* **Record excerpts**:

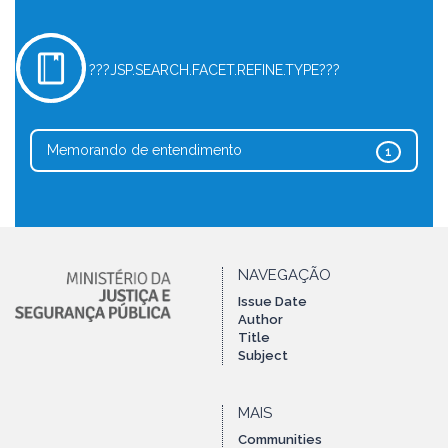
???JSP.SEARCH.FACET.REFINE.TYPE???
Memorando de entendimento
1
NAVEGAÇÃO
Issue Date
Author
Title
Subject
MAIS
Communities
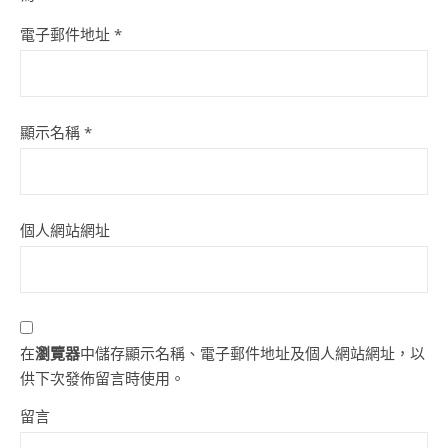
電子郵件地址
*
顯示名稱
*
個人網站網址
在
瀏覽器
中儲存顯示名稱、電子郵件地址及個人網站網址，以
供下次發佈留言時使用。
留言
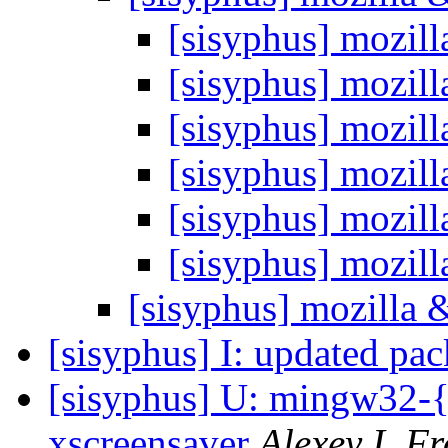
[sisyphus] mozill
[sisyphus] mozill
[sisyphus] mozill
[sisyphus] mozill
[sisyphus] mozill
[sisyphus] mozill
[sisyphus] mozilla 
[sisyphus] I: updated pa
[sisyphus] U: mingw32-{b
xscreensaver
Alexey I. Fr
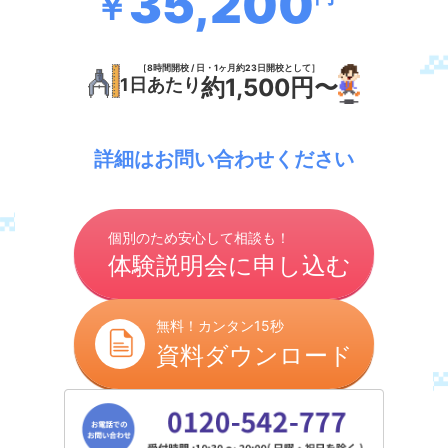
35,200
￥
［8時間開校 / 日・1ヶ月約23日開校として］
約1,500円〜
1日あたり
詳細はお問い合わせください
個別のため安心して相談も！
体験説明会に申し込む
無料！カンタン15秒
資料ダウンロード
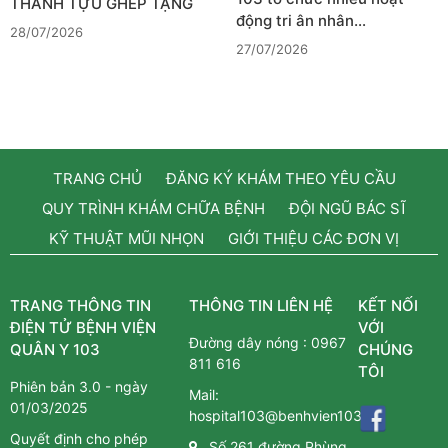
THÀNH TỰU GHÉP TẠNG
động tri ân nhân…
28/07/2026
27/07/2026
TRANG CHỦ
ĐĂNG KÝ KHÁM THEO YÊU CẦU
QUY TRÌNH KHÁM CHỮA BỆNH
ĐỘI NGŨ BÁC SĨ
KỸ THUẬT MŨI NHỌN
GIỚI THIỆU CÁC ĐƠN VỊ
TRANG THÔNG TIN
THÔNG TIN LIÊN HỆ
KẾT NỐI
ĐIỆN TỬ BỆNH VIỆN
VỚI
Đường dây nóng :
0967
QUÂN Y 103
CHÚNG
811 616
TÔI
Phiên bản 3.0 - ngày
Mail:
01/03/2025
hospital103@benhvien103.vn
Quyết định cho phép
Số 261 đường Phùng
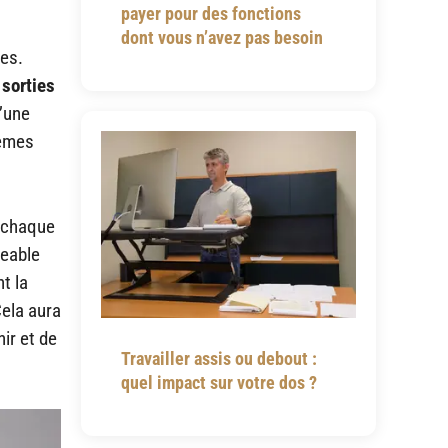
payer pour des fonctions
dont vous n’avez pas besoin
res.
 sorties
d’une
lèmes
à chaque
geable
t la
Cela aura
nir et de
Travailler assis ou debout :
quel impact sur votre dos ?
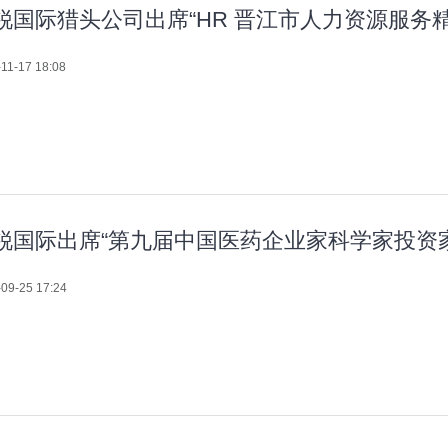
锐国际猎头公司出席“HR 晋江市人力资源服务
11-17 18:08
锐国际出席“第九届中国医药企业家科学家投资
09-25 17:24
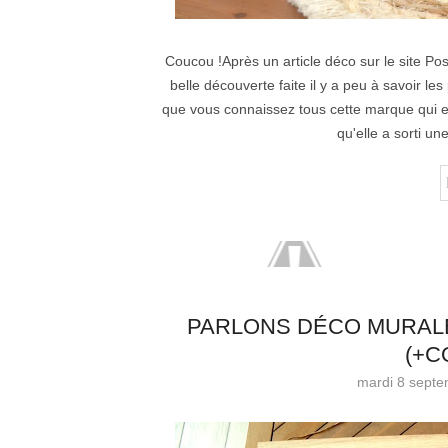
Coucou !Après un article déco sur le site Pos
belle découverte faite il y a peu à savoir l
que vous connaissez tous cette marque qui es
qu'elle a sorti u
PARLONS DÉCO MURALE
(+C
mardi 8 sept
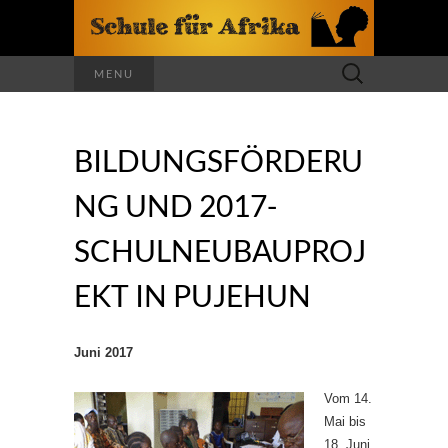
Suchen
MENU
nach:
BILDUNGSFÖRDERU
NG UND 2017-
SCHULNEUBAUPROJ
EKT IN PUJEHUN
Juni 2017
Vom 14.
Mai bis
18. Juni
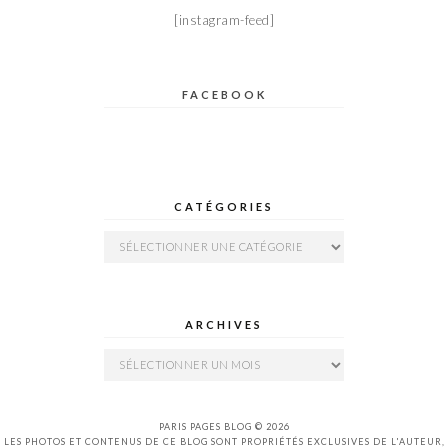
[instagram-feed]
FACEBOOK
CATÉGORIES
Catégories
ARCHIVES
Archives
PARIS PAGES BLOG © 2026
LES PHOTOS ET CONTENUS DE CE BLOG SONT PROPRIÉTÉS EXCLUSIVES DE L'AUTEUR,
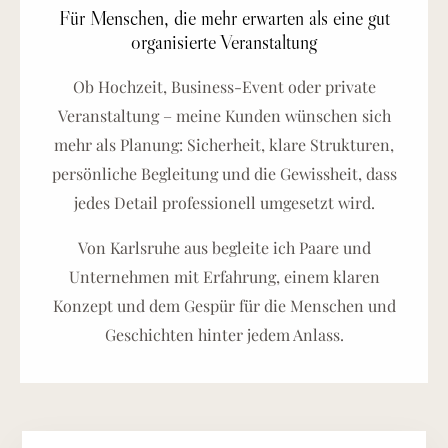
Für Menschen, die mehr erwarten als eine gut
organisierte Veranstaltung
Ob Hochzeit, Business-Event oder private
Veranstaltung – meine Kunden wünschen sich
mehr als Planung: Sicherheit, klare Strukturen,
persönliche Begleitung und die Gewissheit, dass
jedes Detail professionell umgesetzt wird.
Von Karlsruhe aus begleite ich Paare und
Unternehmen mit Erfahrung, einem klaren
Konzept und dem Gespür für die Menschen und
Geschichten hinter jedem Anlass.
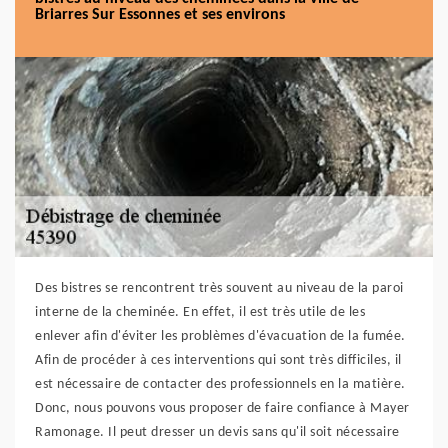
Briarres Sur Essonnes et ses environs
Des bistres se rencontrent très souvent au niveau de la paroi
interne de la cheminée. En effet, il est très utile de les
enlever afin d'éviter les problèmes d'évacuation de la fumée.
Afin de procéder à ces interventions qui sont très difficiles, il
est nécessaire de contacter des professionnels en la matière.
Donc, nous pouvons vous proposer de faire confiance à Mayer
Ramonage. Il peut dresser un devis sans qu'il soit nécessaire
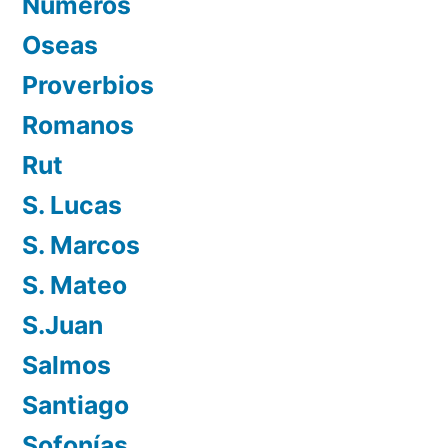
Números
Oseas
Proverbios
Romanos
Rut
S. Lucas
S. Marcos
S. Mateo
S.Juan
Salmos
Santiago
Sofonías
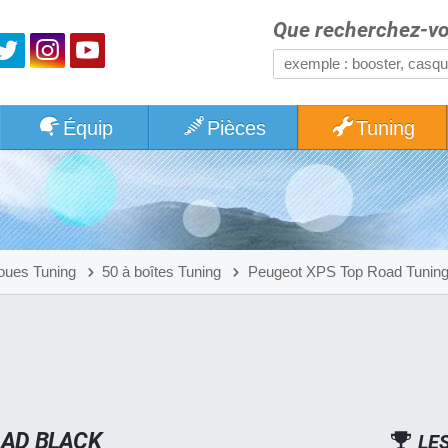
Que recherchez-vo
Équip
Pièces
Tuning
oues Tuning
50 à boîtes Tuning
Peugeot XPS Top Road Tunin
OAD BLACK
LE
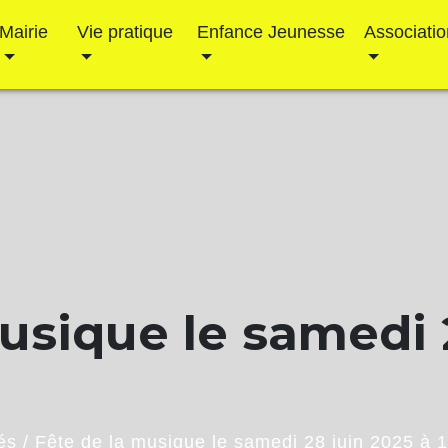
Mairie
Vie pratique
Enfance Jeunesse
Association
usique le samedi 
és
/
Fête de la musique le samedi 28 juin 2025 à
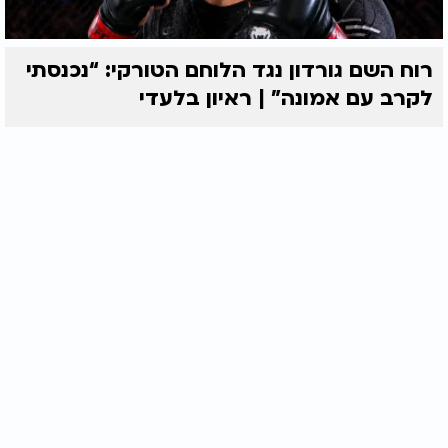
רוח השם גורדון נגד הלוחם הטורקי: “נכנסתי
לקרב עם אמונה” | ראיון בלעדי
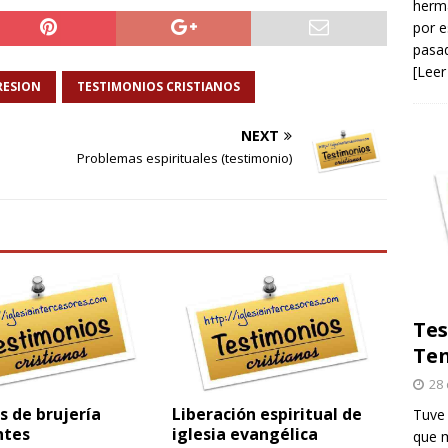
herma
por e
pasad
[Leer
RESION
TESTIMONIOS CRISTIANOS
NEXT
Problemas espirituales (testimonio)
Tes
Ten
28 
 de brujería
Liberación espiritual de
Tuve 
ntes
iglesia evangélica
que m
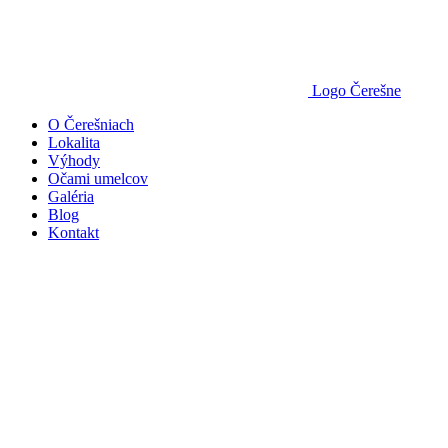
Logo Čerešne
O Čerešniach
Lokalita
Výhody
Očami umelcov
Galéria
Blog
Kontakt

* **Exercise objective**: Every entry above needs to be printed again exactly, with its pictures left out.

* **Solution to this exercise**:
???JSP.SEARCH.FACET.REFINE.TYPE???
Memorando de entendimento
1
NAVEGAÇÃO
Issue Date
Author
Title
Subject
MAIS
Communities
電子郵件地址
*
顯示名稱
*
個人網站網址
在
瀏覽器
中儲存顯示名稱、電子郵件地址及個人網站網址，以
供下次發佈留言時使用。
留言
[sisyphus] mozill
[sisyphus] mozill
[sisyphus] mozill
[sisyphus] mozill
[sisyphus] mozill
[sisyphus] mozill
[sisyphus] mozilla 
[sisyphus] I: updated pa
[sisyphus] U: mingw32-{b
xscreensaver
Alexey I. Fr
35,200
￥
［8時間開校 / 日・1ヶ月約23日開校として］
約1,500円〜
1日あたり
詳細はお問い合わせください
個別のため安心して相談も！
体験説明会に申し込む
無料！カンタン15秒
資料ダウンロード
THÀNH TỰU GHÉP TẠNG
động tri ân nhân…
28/07/2026
27/07/2026
TRANG CHỦ
ĐĂNG KÝ KHÁM THEO YÊU CẦU
QUY TRÌNH KHÁM CHỮA BỆNH
ĐỘI NGŨ BÁC SĨ
KỸ THUẬT MŨI NHỌN
GIỚI THIỆU CÁC ĐƠN VỊ
TRANG THÔNG TIN
THÔNG TIN LIÊN HỆ
KẾT NỐI
ĐIỆN TỬ BỆNH VIỆN
VỚI
Đường dây nóng :
0967
QUÂN Y 103
CHÚNG
811 616
TÔI
Phiên bản 3.0 - ngày
Mail:
01/03/2025
hospital103@benhvien103.vn
Quyết định cho phép
Số 261 đường Phùng
payer pour des fonctions
dont vous n’avez pas besoin
res.
 sorties
d’une
lèmes
à chaque
geable
t la
Cela aura
nir et de
Travailler assis ou debout :
quel impact sur votre dos ?
锐国际猎头公司出席“HR 晋江市人力资源服务
11-17 18:08
锐国际出席“第九届中国医药企业家科学家投资
09-25 17:24
Coucou !Après un article déco sur le site Pos
belle découverte faite il y a peu à savoir l
que vous connaissez tous cette marque qui es
qu'elle a sorti u
PARLONS DÉCO MURALE
(+C
mardi 8 sept
Suchen
MENU
nach:
BILDUNGSFÖRDERU
NG UND 2017-
SCHULNEUBAUPROJ
EKT IN PUJEHUN
Juni 2017
Vom 14.
Mai bis
18. Juni
[instagram-feed]
FACEBOOK
CATÉGORIES
Catégories
ARCHIVES
Archives
PARIS PAGES BLOG © 2026
LES PHOTOS ET CONTENUS DE CE BLOG SONT PROPRIÉTÉS EXCLUSIVES DE L'AUTEUR,
Für Menschen, die mehr erwarten als eine gut
organisierte Veranstaltung
Ob Hochzeit, Business-Event oder private
Veranstaltung – meine Kunden wünschen sich
mehr als Planung: Sicherheit, klare Strukturen,
persönliche Begleitung und die Gewissheit, dass
jedes Detail professionell umgesetzt wird.
Von Karlsruhe aus begleite ich Paare und
Unternehmen mit Erfahrung, einem klaren
Konzept und dem Gespür für die Menschen und
Geschichten hinter jedem Anlass.
Briarres Sur Essonnes et ses environs
Des bistres se rencontrent très souvent au niveau de la paroi
interne de la cheminée. En effet, il est très utile de les
enlever afin d'éviter les problèmes d'évacuation de la fumée.
Afin de procéder à ces interventions qui sont très difficiles, il
est nécessaire de contacter des professionnels en la matière.
Donc, nous pouvons vous proposer de faire confiance à Mayer
Ramonage. Il peut dresser un devis sans qu'il soit nécessaire
Números
Oseas
Proverbios
Romanos
Rut
S. Lucas
S. Marcos
S. Mateo
S.Juan
Salmos
Santiago
Sofonías
Que recherchez-vo
Équip
Pièces
Tuning
oues Tuning
50 à boîtes Tuning
Peugeot XPS Top Road Tunin
OAD BLACK
LE
Mairie
Vie pratique
Enfance Jeunesse
Association
usique le samedi 
és
/
Fête de la musique le samedi 28 juin 2025 à
רוח השם גורדון נגד הלוחם הטורקי: “נכנסתי
לקרב עם אמונה” | ראיון בלעדי
herma
por e
pasad
[Leer
RESION
TESTIMONIOS CRISTIANOS
NEXT
Problemas espirituales (testimonio)
Tes
Ten
28 
 de brujería
Liberación espiritual de
Tuve 
ntes
iglesia evangélica
que m
Logo Čerešne
O Čerešniach
Lokalita
Výhody
Očami umelcov
Galéria
Blog
Kontakt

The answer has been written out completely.